Transcribed page contents:
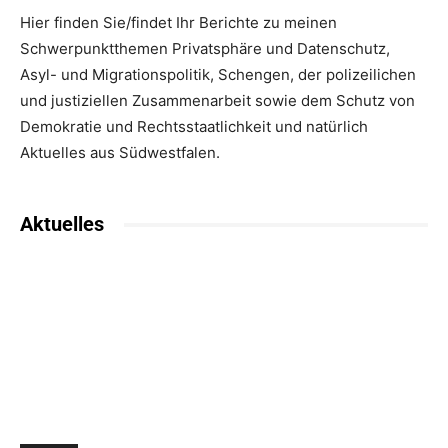
Hier finden Sie/findet Ihr Berichte zu meinen
Schwerpunktthemen Privatsphäre und Datenschutz,
Asyl- und Migrationspolitik, Schengen, der polizeilichen
und justiziellen Zusammenarbeit sowie dem Schutz von
Demokratie und Rechtsstaatlichkeit und natürlich
Aktuelles aus Südwestfalen.
Aktuelles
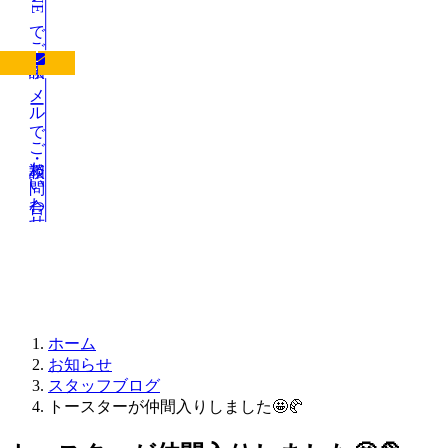
LINEでご相談
メールでご相談・お問い合わせ
お知らせ
ホーム
お知らせ
スタッフブログ
トースターが仲間入りしました🤩🥐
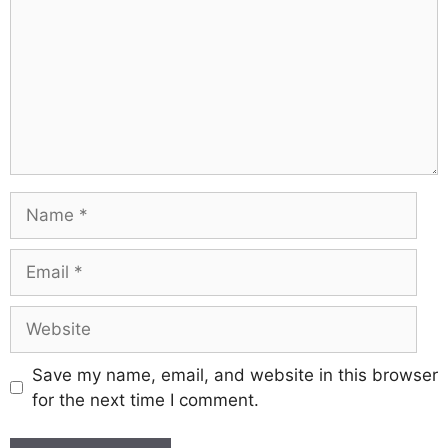
Save my name, email, and website in this browser
for the next time I comment.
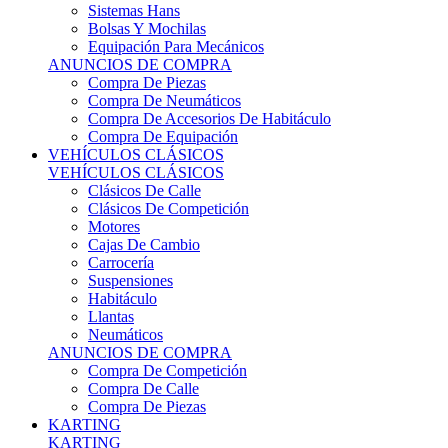
Sistemas Hans
Bolsas Y Mochilas
Equipación Para Mecánicos
ANUNCIOS DE COMPRA
Compra De Piezas
Compra De Neumáticos
Compra De Accesorios De Habitáculo
Compra De Equipación
VEHÍCULOS CLÁSICOS
VEHÍCULOS CLÁSICOS
Clásicos De Calle
Clásicos De Competición
Motores
Cajas De Cambio
Carrocería
Suspensiones
Habitáculo
Llantas
Neumáticos
ANUNCIOS DE COMPRA
Compra De Competición
Compra De Calle
Compra De Piezas
KARTING
KARTING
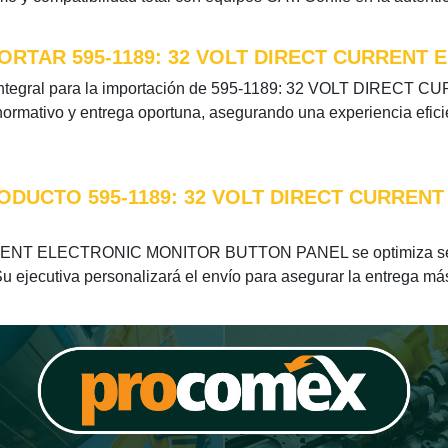
ORTAR 595-1189: 32 VOLT DIRECT CURRENT
ión integral para la importación de 595-1189: 32 VOLT D
normativo y entrega oportuna, asegurando una experiencia efici
ODUCTO 595-1189: 32 VOLT DIRECT CURREN
RENT ELECTRONIC MONITOR BUTTON PANEL se optimiza según 
u ejecutiva personalizará el envío para asegurar la entrega más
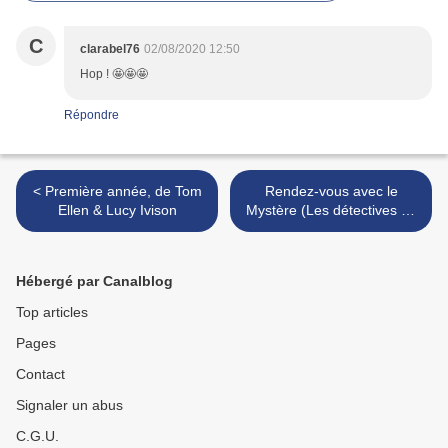
C
clarabel76
02/08/2020 12:50
Hop ! 🤩🤩🤩
Répondre
< Première année, de Tom
Rendez-vous avec le
Ellen & Lucy Ivison
Mystère (Les détectives du
Yorkshire #3), par Julia
Chapman >
Hébergé par Canalblog
Top articles
Pages
Contact
Signaler un abus
C.G.U.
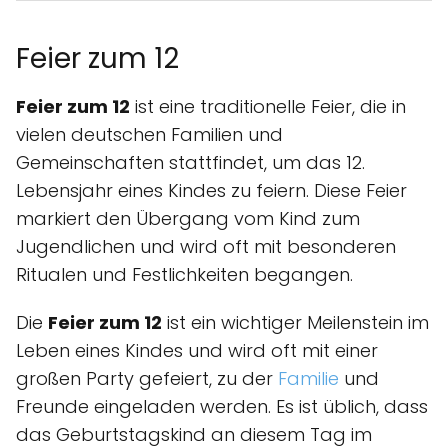
Feier zum 12
Feier zum 12
ist eine traditionelle Feier, die in
vielen deutschen Familien und
Gemeinschaften stattfindet, um das 12.
Lebensjahr eines Kindes zu feiern. Diese Feier
markiert den Übergang vom Kind zum
Jugendlichen und wird oft mit besonderen
Ritualen und Festlichkeiten begangen.
Die
Feier zum 12
ist ein wichtiger Meilenstein im
Leben eines Kindes und wird oft mit einer
großen Party gefeiert, zu der
Familie
und
Freunde eingeladen werden. Es ist üblich, dass
das Geburtstagskind an diesem Tag im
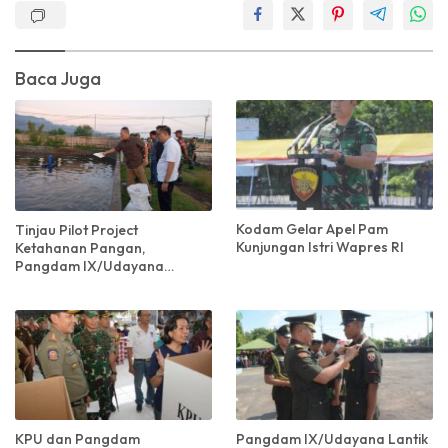
Baca Juga
Kodam Gelar Apel Pam
Tinjau Pilot Project
Kunjungan Istri Wapres RI
Ketahanan Pangan,
Pangdam IX/Udayana
Kunjungi Keramba Tancap di
Buleleng
KPU dan Pangdam
Pangdam IX/Udayana Lantik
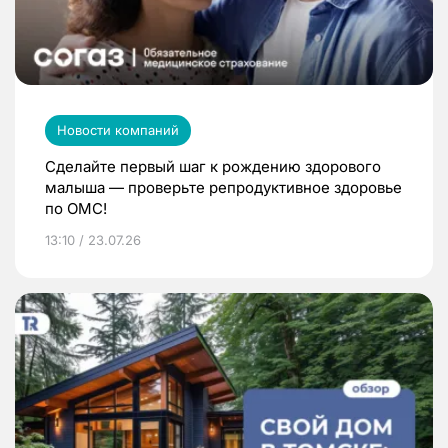
Новости компаний
Сделайте первый шаг к рождению здорового
малыша — проверьте репродуктивное здоровье
по ОМС!
13:10 / 23.07.26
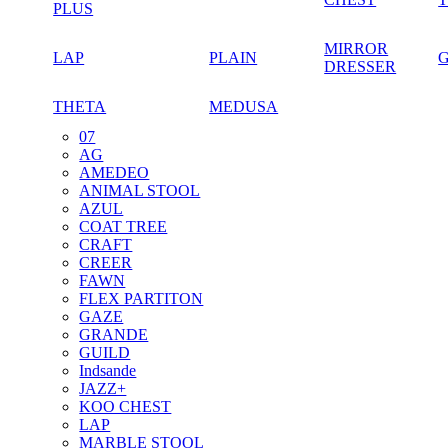
PLUS
MIRROR
LAP
PLAIN
DRESSER
THETA
MEDUSA
07
AG
AMEDEO
ANIMAL STOOL
AZUL
COAT TREE
CRAFT
CREER
FAWN
FLEX PARTITON
GAZE
GRANDE
GUILD
Indsande
JAZZ+
KOO CHEST
LAP
MARBLE STOOL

Exercise objective: Could you repeat all of the entries exactly, without any of the images?

Solution for this task:
Hier finden Sie/findet Ihr Berichte zu meinen
Schwerpunktthemen Privatsphäre und Datenschutz,
Asyl- und Migrationspolitik, Schengen, der polizeilichen
und justiziellen Zusammenarbeit sowie dem Schutz von
Demokratie und Rechtsstaatlichkeit und natürlich
Aktuelles aus Südwestfalen.
Aktuelles
LINEでご相談
メールでご相談・お問い合わせ
お知らせ
ホーム
お知らせ
スタッフブログ
トースターが仲間入りしました🤩🥐
Save my name, email, and website in this browser
for the next time I comment.
Sistemas Hans
Bolsas Y Mochilas
Equipación Para Mecánicos
ANUNCIOS DE COMPRA
Compra De Piezas
Compra De Neumáticos
Compra De Accesorios De Habitáculo
Compra De Equipación
VEHÍCULOS CLÁSICOS
VEHÍCULOS CLÁSICOS
Clásicos De Calle
Clásicos De Competición
Motores
Cajas De Cambio
Carrocería
Suspensiones
Habitáculo
Llantas
Neumáticos
ANUNCIOS DE COMPRA
Compra De Competición
Compra De Calle
Compra De Piezas
KARTING
KARTING
ORTAR 595-1189: 32 VOLT DIRECT CURRENT
ión integral para la importación de 595-1189: 32 VOLT D
normativo y entrega oportuna, asegurando una experiencia efici
ODUCTO 595-1189: 32 VOLT DIRECT CURREN
RENT ELECTRONIC MONITOR BUTTON PANEL se optimiza según 
u ejecutiva personalizará el envío para asegurar la entrega más
C
clarabel76
02/08/2020 12:50
Hop ! 🤩🤩🤩
Répondre
< Première année, de Tom
Rendez-vous avec le
Ellen & Lucy Ivison
Mystère (Les détectives du
Yorkshire #3), par Julia
Chapman >
Hébergé par Canalblog
Top articles
Pages
Contact
Signaler un abus
C.G.U.
Feier zum 12
Feier zum 12
ist eine traditionelle Feier, die in
vielen deutschen Familien und
Gemeinschaften stattfindet, um das 12.
Lebensjahr eines Kindes zu feiern. Diese Feier
markiert den Übergang vom Kind zum
Jugendlichen und wird oft mit besonderen
Ritualen und Festlichkeiten begangen.
Die
Feier zum 12
ist ein wichtiger Meilenstein im
Leben eines Kindes und wird oft mit einer
großen Party gefeiert, zu der
Familie
und
Freunde eingeladen werden. Es ist üblich, dass
das Geburtstagskind an diesem Tag im
Baca Juga
Kodam Gelar Apel Pam
Tinjau Pilot Project
Kunjungan Istri Wapres RI
Ketahanan Pangan,
Pangdam IX/Udayana
Kunjungi Keramba Tancap di
Buleleng
KPU dan Pangdam
Pangdam IX/Udayana Lantik
Новости компаний
Сделайте первый шаг к рождению здорового
малыша — проверьте репродуктивное здоровье
по ОМС!
13:10 / 23.07.26
PLUS
MIRROR
LAP
PLAIN
DRESSER
THETA
MEDUSA
07
AG
AMEDEO
ANIMAL STOOL
AZUL
COAT TREE
CRAFT
CREER
FAWN
FLEX PARTITON
GAZE
GRANDE
GUILD
Indsande
JAZZ+
KOO CHEST
LAP
MARBLE STOOL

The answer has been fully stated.